Eminent filmmaker and SRFTI Dean, Ashoke Viswanathan felt people looked at Ray as a narrative artist, a storyteller.

“He had a profound understanding of non-narrative cinema and was aware of the post-modern era where narrative disjunction was the order. His works were subtle. If his film Kanchanjangatouches on the subject of alienation then Nayak showed how dreams merge with reality.

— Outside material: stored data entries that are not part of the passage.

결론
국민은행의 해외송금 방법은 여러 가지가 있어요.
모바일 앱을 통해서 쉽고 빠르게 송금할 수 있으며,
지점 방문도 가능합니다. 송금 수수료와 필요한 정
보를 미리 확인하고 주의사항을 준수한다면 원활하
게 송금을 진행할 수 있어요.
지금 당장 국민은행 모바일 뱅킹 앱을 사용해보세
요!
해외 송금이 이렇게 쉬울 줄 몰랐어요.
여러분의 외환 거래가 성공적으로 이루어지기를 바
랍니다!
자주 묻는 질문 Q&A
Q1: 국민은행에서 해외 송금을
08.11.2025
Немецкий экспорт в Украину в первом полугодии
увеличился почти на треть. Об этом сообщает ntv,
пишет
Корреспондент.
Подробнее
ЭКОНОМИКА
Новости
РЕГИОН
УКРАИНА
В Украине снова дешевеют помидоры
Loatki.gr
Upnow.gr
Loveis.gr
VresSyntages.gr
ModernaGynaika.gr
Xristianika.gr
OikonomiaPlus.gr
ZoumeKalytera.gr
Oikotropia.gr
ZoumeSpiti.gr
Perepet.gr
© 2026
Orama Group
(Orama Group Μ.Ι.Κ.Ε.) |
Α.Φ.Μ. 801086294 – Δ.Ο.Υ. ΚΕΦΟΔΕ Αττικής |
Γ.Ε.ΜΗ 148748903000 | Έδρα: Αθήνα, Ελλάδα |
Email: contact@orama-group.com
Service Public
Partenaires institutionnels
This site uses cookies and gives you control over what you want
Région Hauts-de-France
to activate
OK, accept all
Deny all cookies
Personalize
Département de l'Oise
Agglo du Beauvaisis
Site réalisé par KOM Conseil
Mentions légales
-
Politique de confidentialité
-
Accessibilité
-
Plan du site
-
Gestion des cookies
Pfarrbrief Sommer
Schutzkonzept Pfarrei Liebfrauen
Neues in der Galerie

Ray was able to operate at different levels.” Professor Sanjay Mukhopadhyay of the Jadavpur University film studies department sought to point out how the auteur’s initiative to set up the Calcutta Film Society in 1947 helped in the dissemination of film culture.

He pointed out that Ray was a master in converting a language into images that played out like a piece of music in Pather Panchali based on a novel by Bibhutibhushan Bandopadhyay.

“He was a master of auteur cinema”.

While Chatterjee opined that Ray was slightly dismissive of French New Wave cinema, Mukherjee said Ray was a great admirer of French auteur François Truffaut and Jean-Luc Godard while remarking that Satyajit’s French connection goes way back to the time when The River was being shot by the filmmaker Jean Renoir.

“He clearly inspired Ray by introducing him to the significance of lighting in cinema. Ray later used some brilliant lighting techniques for his film Aparajito”.

Raju Raman, president, Cine Academy, meanwhile, recalled how the former President of France, François Mitterrand had to climb up a step at National Library to match the height of Ray so he could confer on him the prestigious Legion of Honour, the highest French order of merit.